Optimize Nothing That Shouldn't Exist
Still on the Founders podcast episode about Elon Musk. There's another part that stuck with me.
There's a story from inside Tesla that I keep thinking about.
At some point during production, there was a battery mat - a component being built as part of the manufacturing line. The team spent significant time and resources automating the process to produce it. Streamlining it. Making it more efficient. Then someone finally asked: what is this mat actually for?
It was created to reduce noise. And it was no longer needed.
All that work - automating, optimizing, improving - on something that should have just been deleted.
Elon Musk talks about this directly. His rule is that simplification must come after deletion. Not before. The order matters more than most people realize.
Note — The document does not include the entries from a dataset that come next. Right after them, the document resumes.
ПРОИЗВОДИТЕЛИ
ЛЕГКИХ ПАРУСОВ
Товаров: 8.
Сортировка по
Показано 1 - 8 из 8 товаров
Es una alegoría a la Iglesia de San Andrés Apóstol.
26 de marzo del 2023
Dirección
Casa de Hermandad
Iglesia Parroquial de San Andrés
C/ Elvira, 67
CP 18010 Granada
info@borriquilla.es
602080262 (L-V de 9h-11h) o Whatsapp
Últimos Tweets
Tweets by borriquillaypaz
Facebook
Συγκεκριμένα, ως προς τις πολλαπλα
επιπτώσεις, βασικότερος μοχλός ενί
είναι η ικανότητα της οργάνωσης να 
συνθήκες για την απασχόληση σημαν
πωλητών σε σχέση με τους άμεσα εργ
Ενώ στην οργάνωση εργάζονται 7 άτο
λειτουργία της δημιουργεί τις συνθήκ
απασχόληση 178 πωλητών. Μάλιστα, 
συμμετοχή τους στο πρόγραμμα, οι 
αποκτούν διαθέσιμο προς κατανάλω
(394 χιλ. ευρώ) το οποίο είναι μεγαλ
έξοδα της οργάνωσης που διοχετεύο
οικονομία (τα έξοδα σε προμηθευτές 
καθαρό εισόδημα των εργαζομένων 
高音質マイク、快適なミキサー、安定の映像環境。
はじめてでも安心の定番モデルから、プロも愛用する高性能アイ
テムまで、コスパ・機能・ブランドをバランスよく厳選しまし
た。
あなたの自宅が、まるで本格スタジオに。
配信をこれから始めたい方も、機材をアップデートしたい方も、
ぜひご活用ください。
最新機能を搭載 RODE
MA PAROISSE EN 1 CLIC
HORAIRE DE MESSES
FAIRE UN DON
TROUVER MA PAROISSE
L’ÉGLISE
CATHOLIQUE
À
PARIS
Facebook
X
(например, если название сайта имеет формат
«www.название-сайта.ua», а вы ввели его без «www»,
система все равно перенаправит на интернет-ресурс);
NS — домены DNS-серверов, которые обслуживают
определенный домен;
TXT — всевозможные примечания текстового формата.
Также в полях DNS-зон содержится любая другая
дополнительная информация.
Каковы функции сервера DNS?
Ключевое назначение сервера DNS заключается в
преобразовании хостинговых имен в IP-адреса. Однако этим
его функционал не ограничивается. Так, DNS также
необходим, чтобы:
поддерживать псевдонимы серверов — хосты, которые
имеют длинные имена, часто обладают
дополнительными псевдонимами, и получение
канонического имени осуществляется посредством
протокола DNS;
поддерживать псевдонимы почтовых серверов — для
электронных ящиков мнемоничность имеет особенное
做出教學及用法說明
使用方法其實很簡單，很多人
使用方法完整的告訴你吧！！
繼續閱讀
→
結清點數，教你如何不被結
Delete aggressively. If you don't end up adding back at least 10% of what you deleted, you didn't delete enough. The best part is no part.
Most of us do it backwards. We see something slow, something messy, something that could work better - and we fix it. We clean it up, tighten it, make it run smoother. It feels productive. It looks like progress.
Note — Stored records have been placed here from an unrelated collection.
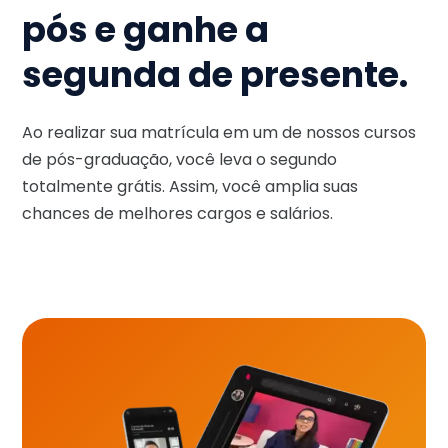
pós e ganhe a
segunda de presente.
Ao realizar sua matrícula em um de nossos cursos
de pós-graduação, você leva o segundo
totalmente grátis. Assim, você amplia suas
chances de melhores cargos e salários.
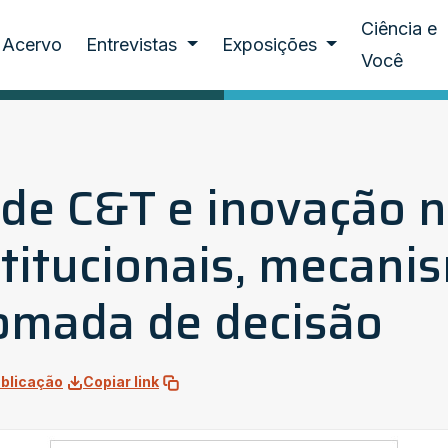
Ciência e
Acervo
Entrevistas
Exposições
Você
de C&T e inovação no
titucionais, mecani
tomada de decisão
blicação
Copiar link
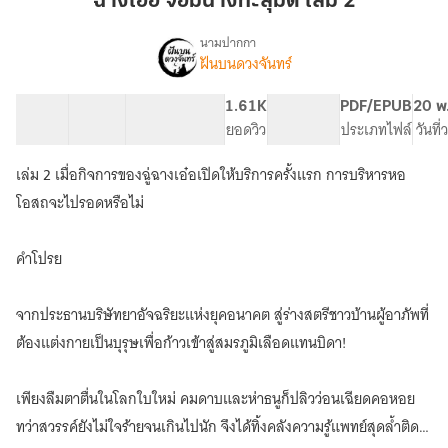
ฉางเอ๋อ จอมนางทะลุมิติ เล่ม 2
นาง
ทะลุ
นามปากกา
ฝันบนดวงจันทร์
เรื่อง
มิติ
ฉาง
เล่ม
เอ๋อ
33 ตอน
63.66K
313
1.61K
PG ทั่วไป
PDF/EPUB
20 พ
2
จอม
สารบัญ
จำนวนคำ
จำนวนหน้า (A5)
ยอดวิว
ระดับเนื้อหา
ประเภทไฟล์
วันที
นาง
ทะลุ
เล่ม 2 เมื่อกิจการของฉู่ฉางเอ๋อเปิดให้บริการครั้งแรก การบริหารหอ
มิติ
โอสถจะไปรอดหรือไม่
คำโปรย
จากประธานบริษัทยาอัจฉริยะแห่งยุคอนาคต สู่ร่างสตรีชาวบ้านผู้อาภัพที่
ต้องแต่งกายเป็นบุรุษเพื่อก้าวเข้าสู่สมรภูมิเลือดแทนบิดา!
เพียงลืมตาตื่นในโลกใบใหม่ คมดาบและห่าธนูก็ปลิวว่อนเฉียดคอหอย
ทว่าสวรรค์ยังไม่ใจร้ายจนเกินไปนัก จึงได้ทิ้งคลังความรู้แพทย์สุดล้ำติด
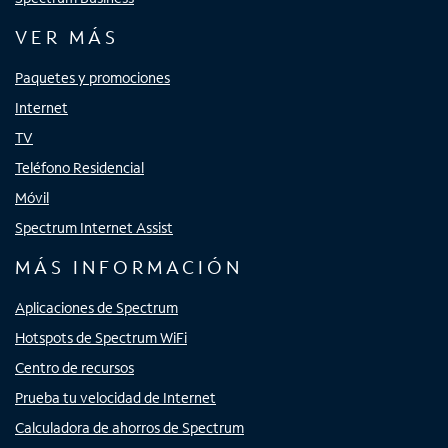
VER MÁS
Paquetes y promociones
Internet
TV
Teléfono Residencial
Móvil
Spectrum Internet Assist
MÁS INFORMACIÓN
Aplicaciones de Spectrum
Hotspots de Spectrum WiFi
Centro de recursos
Prueba tu velocidad de Internet
Calculadora de ahorros de Spectrum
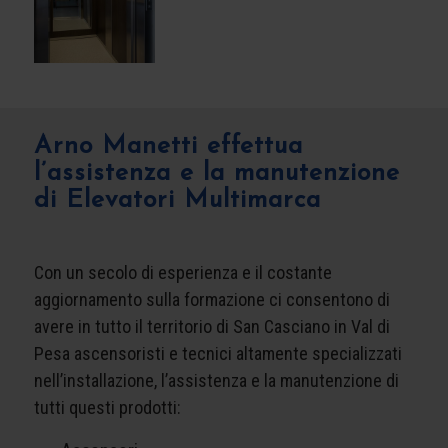
Arno Manetti effettua
l’assistenza e la manutenzione
di Elevatori Multimarca
Con un secolo di esperienza e il costante
aggiornamento sulla formazione ci consentono di
avere in tutto il territorio di San Casciano in Val di
Pesa ascensoristi e tecnici altamente specializzati
nell’installazione, l’assistenza e la manutenzione di
tutti questi prodotti:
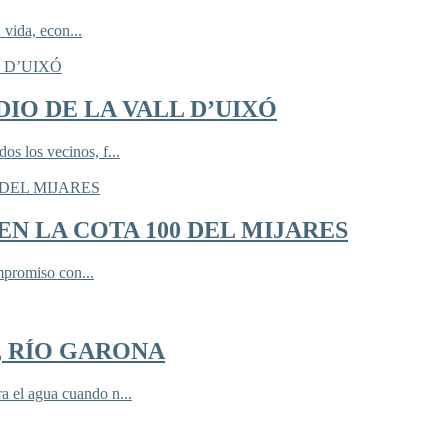
 vida, econ...
IO DE LA VALL D’UIXÓ
 los vecinos, f...
N LA COTA 100 DEL MIJARES
mpromiso con...
, RÍO GARONA
 el agua cuando n...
But we never stopped to ask whether it should exist at all.
That's the mistake. We can spend weeks making something more efficient and still be moving in the wrong direction. A process that shouldn't exist doesn't become worth keeping just because it runs faster. We've just made it easier to do the wrong thing.
It happens in smaller ways too, every day.
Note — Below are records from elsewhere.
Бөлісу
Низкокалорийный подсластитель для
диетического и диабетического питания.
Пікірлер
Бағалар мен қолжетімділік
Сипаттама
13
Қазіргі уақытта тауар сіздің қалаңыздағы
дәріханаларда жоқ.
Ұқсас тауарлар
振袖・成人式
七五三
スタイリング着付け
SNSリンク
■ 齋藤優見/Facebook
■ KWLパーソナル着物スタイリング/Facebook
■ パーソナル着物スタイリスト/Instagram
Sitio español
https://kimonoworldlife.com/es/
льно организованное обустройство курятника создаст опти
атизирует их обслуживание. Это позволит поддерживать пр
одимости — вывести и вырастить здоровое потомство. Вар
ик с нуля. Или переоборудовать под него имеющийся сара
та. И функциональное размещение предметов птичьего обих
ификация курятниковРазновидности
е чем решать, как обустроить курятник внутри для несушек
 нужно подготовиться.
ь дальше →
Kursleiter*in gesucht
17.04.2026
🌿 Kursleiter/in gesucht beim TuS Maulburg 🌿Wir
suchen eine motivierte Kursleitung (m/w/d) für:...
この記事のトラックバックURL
When I work on a codebase I've never touched before, my instinct is never to delete. I find something I don't fully understand - a function, a module, a config that looks like it hasn't been touched in years - and instead of removing it, I work around it. I simplify it. I make it fit what I need without disturbing it.
Because deleting feels risky. What if it breaks something? What if there's a reason it's there that I just don't see yet?
So it stays. And I build around it. And eventually it becomes part of the thing I'm also afraid to delete.
Most of the time, when I finally do go back and trace it - the thing was outdated. Dead code. A workaround for a problem that no longer exists. It should have been deleted a long time ago. Instead it just kept accumulating weight, and I added more on top of it.
The reason it's so easy to fall into this is that simplifying feels safer than deleting. Deleting is final. Deleting means admitting that something was wrong to begin with, or that circumstances changed and nobody noticed. Simplifying lets us keep the thing while still feeling like we're doing something about it.
So we simplify. We iterate. We improve. And the thing that shouldn't be there keeps surviving, just in a cleaner form.
We've all done this. Optimized workflows that should have been scrapped. Refined systems that were solving problems we no longer had. Built better versions of things we should have just stopped doing. At the time it felt like improvement. Looking back, it was just tidying up something that should have been thrown out.
The question that should come before any optimization effort is blunt: should this exist?
Not can it be better. Not how do we make this faster. Should this exist at all, and if so, why?
If the answer is no - or if nobody can clearly explain why the answer is yes — then no amount of simplification is going to fix that. The work isn't to improve it. The work is to remove it.
Delete first. Then simplify what's left.
Everything else is just polishing something that shouldn't be there.